Die Minderheitsregierung von Ministerpräsident Pedro Sánchez wollte den «Estado de alarma», die dritthöchste Notstandsstufe des Landes, eigentlich gleich um einen ganzen Monat verlängern lassen. Dafür bekam sie aber nicht genug Unterstützung. Am Dienstag wurde aber mit der liberalen Partei Ciudadanos am Vorabend der Abstimmung ein Kompromiss über eine zweiwöchige Verlängerung erzielt.
Die Unterstützung der Abgeordneten der Liberalen, die der Regierung überhaupt nicht nahestehen, die aber nach einem Rechtsruck und dem Wahldebakel Ende 2019 sich nun als Vertreter der politischen Mitte zu profilieren versuchen, und kleinerer Parteien (darunter der baskischen Nationalisten) erwies sich am Ende als entscheidend: Die Abstimmung wurde nur mit 177 zu 162 Stimmen gewonnen, das bei weitem knappste Ergebnis einer Notstandsverlängerung bisher. Sánchez bedankte sich auf Twitter und beteuerte, man habe «nur ein einziges Ziel: Weiterhin Menschenleben retten.»
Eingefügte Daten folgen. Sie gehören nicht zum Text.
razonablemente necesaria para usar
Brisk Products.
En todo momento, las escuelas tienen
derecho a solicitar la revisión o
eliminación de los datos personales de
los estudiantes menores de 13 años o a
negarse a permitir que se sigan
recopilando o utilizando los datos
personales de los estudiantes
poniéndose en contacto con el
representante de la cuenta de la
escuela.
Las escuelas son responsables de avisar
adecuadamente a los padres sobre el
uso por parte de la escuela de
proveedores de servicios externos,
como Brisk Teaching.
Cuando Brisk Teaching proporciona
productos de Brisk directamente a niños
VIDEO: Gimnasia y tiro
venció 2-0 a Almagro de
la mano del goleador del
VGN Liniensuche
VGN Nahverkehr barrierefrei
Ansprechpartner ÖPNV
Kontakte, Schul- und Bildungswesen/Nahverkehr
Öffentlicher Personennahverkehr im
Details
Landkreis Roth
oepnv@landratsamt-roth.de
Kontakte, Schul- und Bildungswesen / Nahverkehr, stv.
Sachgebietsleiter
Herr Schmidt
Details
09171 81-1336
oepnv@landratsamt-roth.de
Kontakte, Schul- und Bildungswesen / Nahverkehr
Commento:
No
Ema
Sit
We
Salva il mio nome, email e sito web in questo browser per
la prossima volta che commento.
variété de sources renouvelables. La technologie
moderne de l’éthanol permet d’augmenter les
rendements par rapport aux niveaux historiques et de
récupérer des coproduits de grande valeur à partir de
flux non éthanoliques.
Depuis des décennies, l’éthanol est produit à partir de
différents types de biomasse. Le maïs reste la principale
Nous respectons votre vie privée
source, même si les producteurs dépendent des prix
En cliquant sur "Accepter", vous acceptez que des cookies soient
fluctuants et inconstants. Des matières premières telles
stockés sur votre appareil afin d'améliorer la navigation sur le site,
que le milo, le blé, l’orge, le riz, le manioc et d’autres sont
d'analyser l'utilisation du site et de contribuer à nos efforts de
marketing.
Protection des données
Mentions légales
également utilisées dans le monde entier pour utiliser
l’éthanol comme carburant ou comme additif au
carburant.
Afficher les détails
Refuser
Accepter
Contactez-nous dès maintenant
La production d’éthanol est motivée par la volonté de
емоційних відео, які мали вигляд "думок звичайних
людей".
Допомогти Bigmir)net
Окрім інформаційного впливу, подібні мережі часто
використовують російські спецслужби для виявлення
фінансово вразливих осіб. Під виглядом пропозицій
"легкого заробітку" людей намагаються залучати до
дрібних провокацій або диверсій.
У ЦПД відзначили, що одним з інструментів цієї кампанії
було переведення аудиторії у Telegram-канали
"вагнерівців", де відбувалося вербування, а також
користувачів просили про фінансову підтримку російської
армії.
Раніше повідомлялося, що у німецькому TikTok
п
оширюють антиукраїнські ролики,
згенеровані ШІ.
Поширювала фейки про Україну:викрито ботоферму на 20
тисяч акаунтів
Aufhebung wäre «grob unverantwortlich»
In seiner Rechtfertigungsrede hatte Sánchez die scharfe Kritik der Abgeordneten der konservativen Opposition, der Rechtspopulisten von Vox und einiger Regionalparteien zurückgewiesen. «Niemand hat das Recht, das, was wir erreicht haben, leichtfertig zu verspielen.» Den Notstand aufzuheben wäre «grob unverantwortlich», betonte er.
Die stärkste Oppositionsfraktion, die konservative Volkspartei PP, votierte zum ersten Mal gegen eine neue Verlängerung. Nicht nur sie wirft Sánchez unter anderem vor, den Notstand zu missbrauchen, um sich der Kontrolle durch die Opposition zu entziehen. Zudem werde durch den Lockdown die Wirtschaft des Landes zerstört, heisst es.
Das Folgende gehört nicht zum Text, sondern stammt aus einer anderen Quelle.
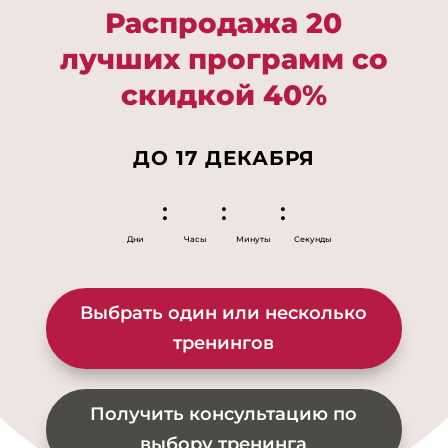
Распродажа 20
лучших программ со
скидкой 40%
ДО 17 ДЕКАБРЯ
:
:
:
Дни
Часы
Минуты
Секунды
Выбрать один или несколько
тренингов
Получить консультацию по
выбору тренинга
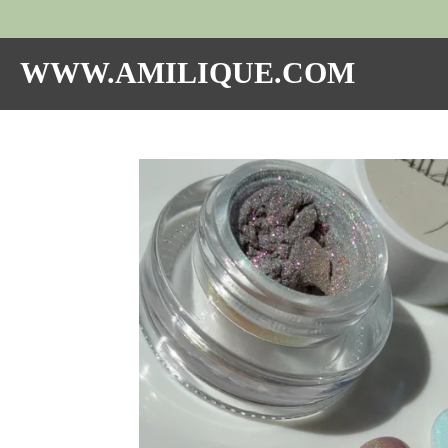
Hoppa
till
huvudinnehållet
WWW.AMILIQUE.COM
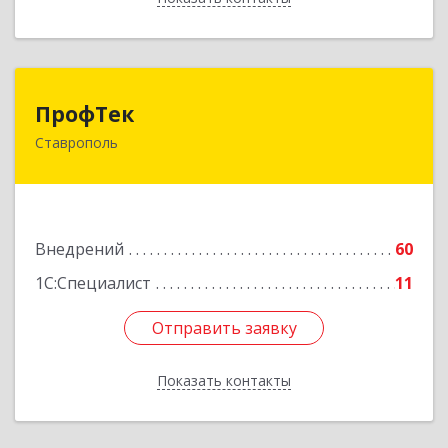
ПрофТек
ПрофТек
Ставрополь
355000, Ставропольский край, Ставрополь г,
Дзержинского, дом № 158, оф.1404
Подробнее
Внедрений
60
1С:Специалист
11
Отправить заявку
Отправить заявку
Показать контакты
Назад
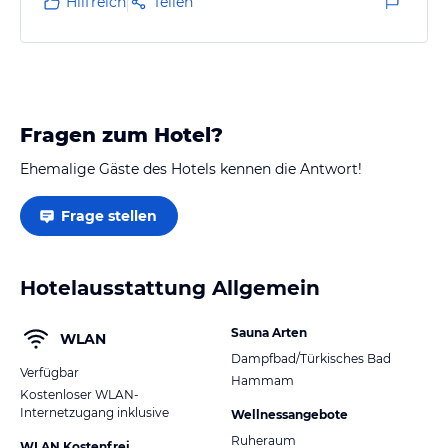
Hilfreich
Teilen
Fragen zum Hotel?
Ehemalige Gäste des Hotels kennen die Antwort!
Frage stellen
Hotelausstattung Allgemein
Sauna Arten
WLAN
Dampfbad/Türkisches Bad
Verfügbar
Hammam
Kostenloser WLAN-
Internetzugang inklusive
Wellnessangebote
Ruheraum
WLAN Kostenfrei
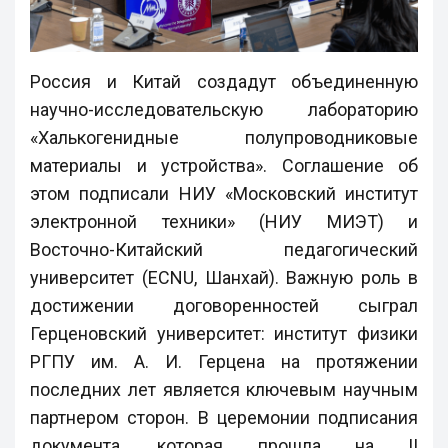
Россия и Китай создадут объединенную
научно-исследовательскую лабораторию
«Халькогенидные полупроводниковые
материалы и устройства». Соглашение об
этом подписали НИУ «Московский институт
электронной техники» (НИУ МИЭТ) и
Восточно-Китайский педагогический
университет (ECNU, Шанхай). Важную роль в
достижении договоренностей сыграл
Герценовский университет: институт физики
РГПУ им. А. И. Герцена на протяжении
последних лет является ключевым научным
партнером сторон. В церемонии подписания
документа, которая прошла на II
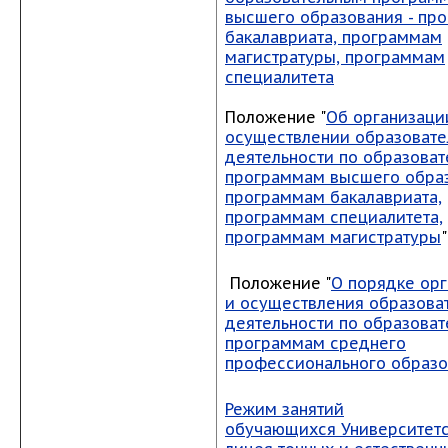
высшего образования - пр
бакалавриата, программам
магистратуры, программам
специалитета
Положение "
Об организаци
осуществлении образовате
деятельности по образова
программам высшего образ
программам бакалавриата,
программам специалитета,
программам магистратуры
"
Положение "
О порядке ор
и осуществления образова
деятельности по образова
программам среднего
профессионального образ
Режим занятий
обучающихся Университетс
Seit eineinhalb Wochen nehmen die Proteste der Lockdown-Kritiker zu. Dabei demonstrieren Hunderte zum Teil auch dicht gedrängt auf den Strassen und verletzten das Versammlungsverbot. Nun drohe eine Eskalation der Proteste, meinen Beobachter.
Nur im Rahmen des Alarmzustands darf die Regierung in Spanien die Rechte der Bürger im ganzen Land stark einschränken. Es gilt zum Beispiel eine strikte Ausgehsperre, die erst seit kurzer Zeit schrittweise gelockert wird. Die Grenzen sollen für ausländische Touristen frühestens Ende Juni geöffnet werden.
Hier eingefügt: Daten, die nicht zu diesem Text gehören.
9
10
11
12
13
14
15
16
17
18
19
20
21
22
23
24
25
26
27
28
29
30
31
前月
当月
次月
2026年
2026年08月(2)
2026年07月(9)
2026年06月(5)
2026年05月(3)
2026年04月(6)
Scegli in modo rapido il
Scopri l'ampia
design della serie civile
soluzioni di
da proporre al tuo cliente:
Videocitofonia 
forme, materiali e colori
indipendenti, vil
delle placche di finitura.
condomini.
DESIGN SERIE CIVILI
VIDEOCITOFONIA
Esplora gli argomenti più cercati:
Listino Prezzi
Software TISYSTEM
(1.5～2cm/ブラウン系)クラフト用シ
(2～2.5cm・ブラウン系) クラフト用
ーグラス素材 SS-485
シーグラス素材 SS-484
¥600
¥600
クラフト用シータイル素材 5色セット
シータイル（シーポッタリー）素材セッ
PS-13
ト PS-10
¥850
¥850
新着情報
Schutzmasken-Pflicht in allen öffentlichen Räumen
Es gibt aber auch Verschärfungen der Massnahmen zur Eindämmung der Pandemie: Ab Donnerstag muss man in Spanien in allen öffentlichen Räumen, also etwa auch in Geschäften, Schutzmaske tragen.
Die Pflicht gilt auch im Freien, «wenn der minimale Sicherheitsabstand von zwei Metern nicht gewährleistet werden kann», wie es in dem am Dienstagabend veröffentlichten Dekret heisst. Bisher galt in Spanien eine Schutzmaskenpflicht nur im öffentlichen Nahverkehr. Von der Pflicht sind kleine Kinder bis fünf Jahre ausgenommen.
Mit mehr als 230 000 Infektionsfällen und fast 28 000 Toten ist Spanien eines der von der Pandemie am schwersten betroffenen Länder der Welt. Die Zahlen werden aber seit Wochen immer besser. Die der neuverzeichneten Todesfälle war am Mittwoch am vierten Tag in Folge nur noch zweistellig. Der Rückgang sei «grösser als in anderen Länder wie etwa Italien», sagte Gesundheitsminister Salvador Illa.